__TASK DETAILS__. Out of the data below, copy every line with the string "erforderlich".

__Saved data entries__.

============================================================

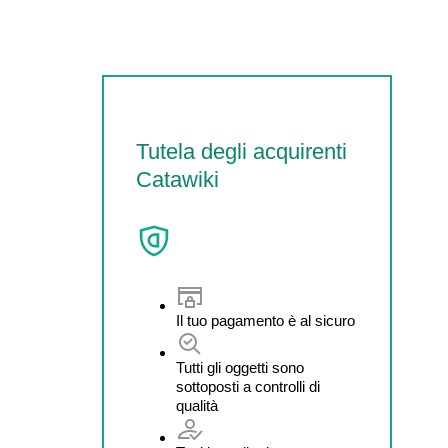
Tutela degli acquirenti
Catawiki
Il tuo pagamento è al sicuro
Tutti gli oggetti sono
sottoposti a controlli di
qualità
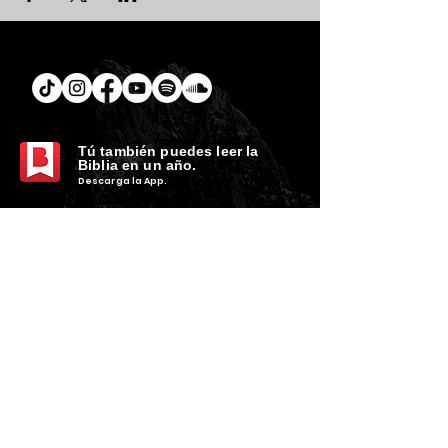
Tú
también puedes leer la
Biblia en un año.
Descarga la
App.
CONTACTO
C. Encino 170 - L03
Colonia Torreón Jardín
C.P. 27210
Torreón, Coah. MX
contacto@zonavertical.com.mx
HORARIOS
ZV EXPERIENCIA
Domingos
10:30 am - ZV Café y Conexión
11.00 am - ZV Experiencia
11:30 am - ZV Online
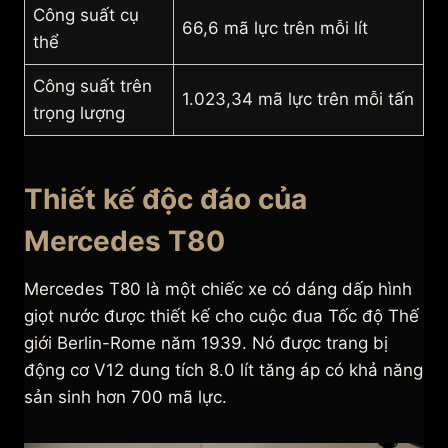
Công suất cụ
66,6 mã lực trên mỗi lít
thể
Công suất trên
1.023,34 mã lực trên mỗi tấn
trọng lượng
Thiết kế độc đáo của
Mercedes T80
Mercedes T80 là một chiếc xe có dáng dấp hình
giọt nước được thiết kế cho cuộc đua Tốc độ Thế
giới Berlin-Rome năm 1939. Nó được trang bị
động cơ V12 dung tích 8.0 lít tăng áp có khả năng
sản sinh hơn 700 mã lực.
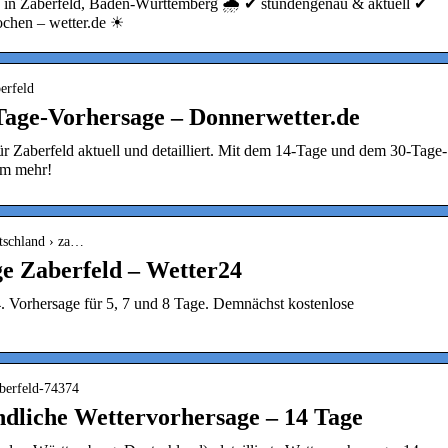
e in Zaberfeld, Baden-Württemberg 🌧️ ✔ stundengenau & aktuell ✔
ochen – wetter.de ☀
erfeld
Tage-Vorhersage – Donnerwetter.de
ür Zaberfeld aktuell und detailliert. Mit dem 14-Tage und dem 30-Tage-
lem mehr!
utschland › za…
e Zaberfeld – Wetter24
4. Vorhersage für 5, 7 und 8 Tage. Demnächst kostenlose
aberfeld-74374
ndliche Wettervorhersage – 14 Tage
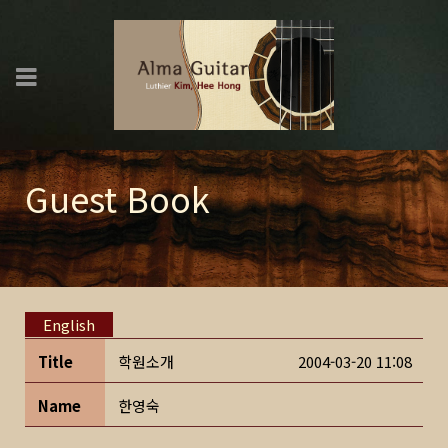
Guest Book
English
Title
학원소개
2004-03-20 11:08
Name
한영숙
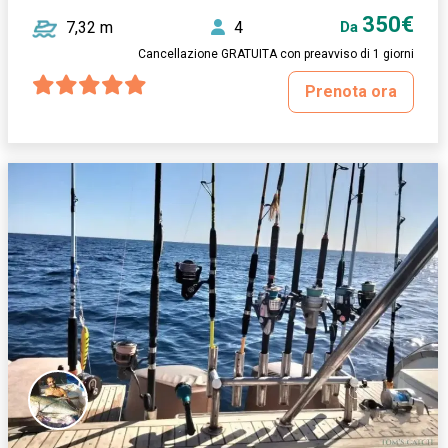
350€
7,32 m
4
Da
Cancellazione GRATUITA con preavviso di 1 giorni
Prenota ora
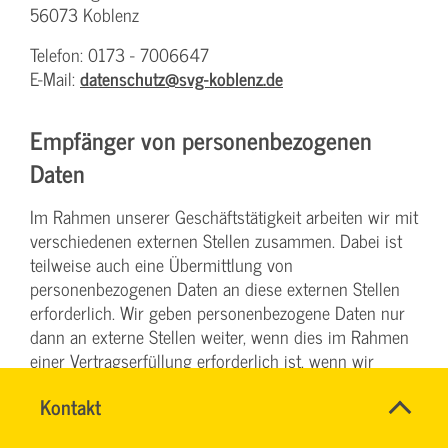
56073 Koblenz
Telefon: 0173 - 7006647
E-Mail:
datenschutz@svg-koblenz.de
Empfänger von personenbezogenen
Daten
Im Rahmen unserer Geschäftstätigkeit arbeiten wir mit
verschiedenen externen Stellen zusammen. Dabei ist
teilweise auch eine Übermittlung von
personenbezogenen Daten an diese externen Stellen
erforderlich. Wir geben personenbezogene Daten nur
dann an externe Stellen weiter, wenn dies im Rahmen
einer Vertragserfüllung erforderlich ist, wenn wir
gesetzlich hierzu verpflichtet sind (z. B. Weitergabe von
SVG-
Name
Kontakt
*
Daten an Steuerbehörden), wenn wir ein berechtigtes
Wiki
Ansprechpersonen
Interesse nach Art. 6 Abs. 1 lit. f DSGVO an der
Firma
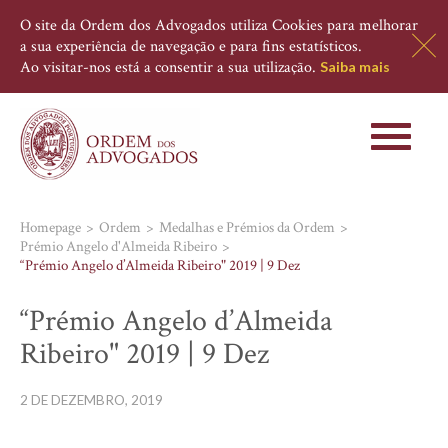
O site da Ordem dos Advogados utiliza Cookies para melhorar
a sua experiência de navegação e para fins estatísticos.
Ao visitar-nos está a consentir a sua utilização.
Saiba mais
Toggle
navigati
Homepage
Ordem
Medalhas e Prémios da Ordem
Prémio Angelo d'Almeida Ribeiro
“Prémio Angelo d’Almeida Ribeiro" 2019 | 9 Dez
“Prémio Angelo d’Almeida
Ribeiro" 2019 | 9 Dez
2 DE DEZEMBRO, 2019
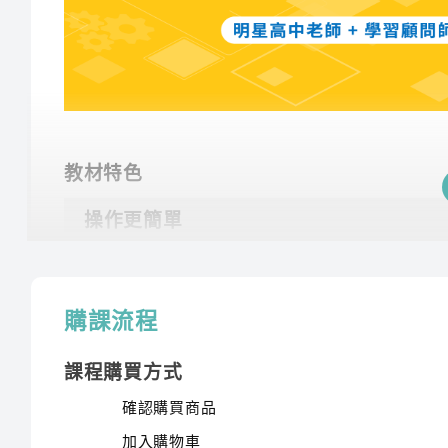
專業學習顧問
我們的專業學習顧問將為學生提供升學輔導，助他們規
教材特色
操作更簡單
以「USB隨身碟學習系統」取代「傳統光碟」提升
可重複觀看
購課流程
免通勤奔波
課程購買方式
確認購買商品
產品使用說明
加入購物車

============================================================

__WORKED SOLUTION__.
erforderlich. Wir geben personenbezogene Daten nur
einer Vertragserfüllung erforderlich ist, wenn wir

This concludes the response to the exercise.